The solution for maintaining an English identity in the face of American culture isn’t easy. For Davies, “it’s important that we keep our own culture. The other cultures in Europe are protected by not having the [English] language. And unfortunately, we aren’t separated by a language and now it’s becoming frightening.”

As for cinema, Davies’s impressions run just as dour. “We’ve got 25-year-olds who think cinema started when Tarantino came along, and that it’s just an extension of television,” he says. “If that were so, we’d never stage Chekhov again, because on the surface nothing happens in Chekhov. But everything happens in Chekhov when it comes to the human condition and comedy. I don’t go to the cinema very often now, because I can’t actually suspend my disbelief anymore. Most of the time, you just sit through this stuff and you think, ‘90 minutes — my God!’ When I was younger, once the curtains went back and the lights came down, I was so excited.”

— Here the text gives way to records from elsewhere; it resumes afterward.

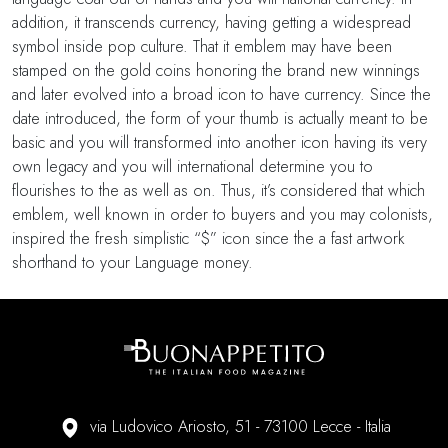
addition, it transcends currency, having getting a widespread
symbol inside pop culture. That it emblem may have been
stamped on the gold coins honoring the brand new winnings
and later evolved into a broad icon to have currency. Since the
date introduced, the form of your thumb is actually meant to be
basic and you will transformed into another icon having its very
own legacy and you will international determine you to
flourishes to the as well as on. Thus, it’s considered that which
emblem, well known in order to buyers and you may colonists,
inspired the fresh simplistic “$” icon since the a fast artwork
shorthand to your Language money.
via Ludovico Ariosto, 51 - 73100 Lecce - Italia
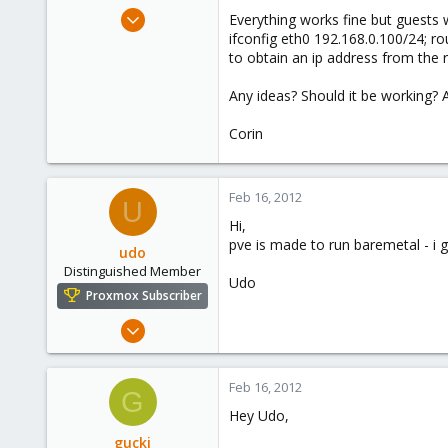
e
Feb 16, 2012
Everything works fine but guests w
r
4
ifconfig eth0 192.168.0.100/24; rou
to obtain an ip address from the r
0
66
Any ideas? Should it be working? 
Corin
Feb 16, 2012
U
Hi,
pve is made to run baremetal - i g
udo
Distinguished Member
Udo
Proxmox Subscriber
Apr 22, 2009
5,985
204
Feb 16, 2012
G
163
Hey Udo,
Ahrensburg; Germany
gucki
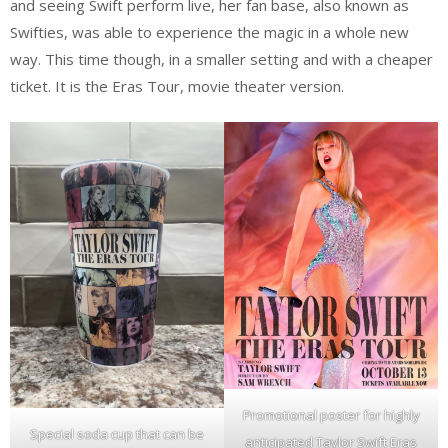
and seeing Swift perform live, her fan base, also known as
Swifties, was able to experience the magic in a whole new
way. This time though, in a smaller setting and with a cheaper
ticket. It is the Eras Tour, movie theater version.
Promotional poster for highly
Special soda cup that can be
anticipated Taylor Swift Eras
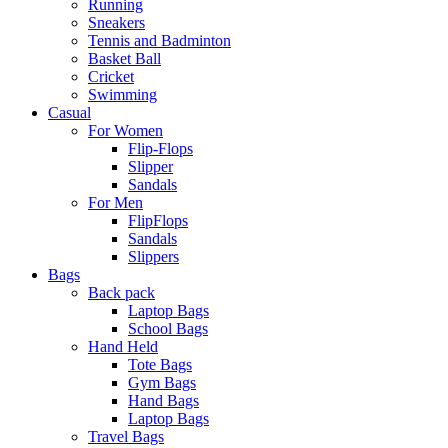
Running
Sneakers
Tennis and Badminton
Basket Ball
Cricket
Swimming
Casual
For Women
Flip-Flops
Slipper
Sandals
For Men
FlipFlops
Sandals
Slippers
Bags
Back pack
Laptop Bags
School Bags
Hand Held
Tote Bags
Gym Bags
Hand Bags
Laptop Bags
Travel Bags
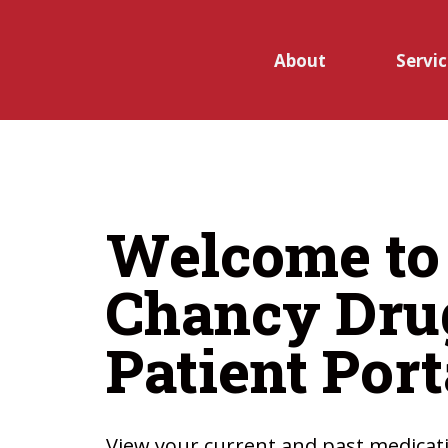
Skip to main content
About
Servic
Open
submen
Welcome to
for
Chancy Dru
Service
Patient Port
View your current and past medicati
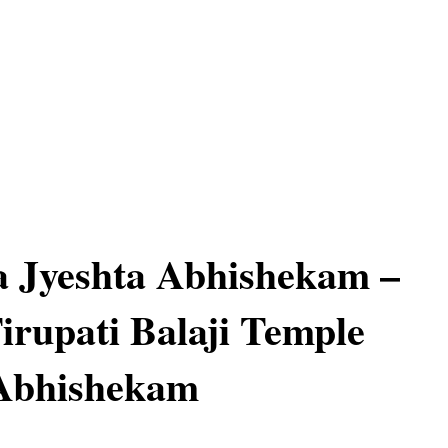
 Jyeshta Abhishekam –
Tirupati Balaji Temple
 Abhishekam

Re-assuringly, Davies continues pushing forward. While working through the finishing touches of a commissioned documentary on Liverpool (in celebration of that city’s placement as the European Capital of Culture this year), he’s also looking forward. “At the moment, my producer is trying to raise the finance for the next one I want to do called Mad About the Boy which — are you sitting down? — is a comedy with a happy ending. It’s set in a fashion magazine and takes place in London and Paris,” he says, and at least once in our conversation, the voice on the end of the line sparkles.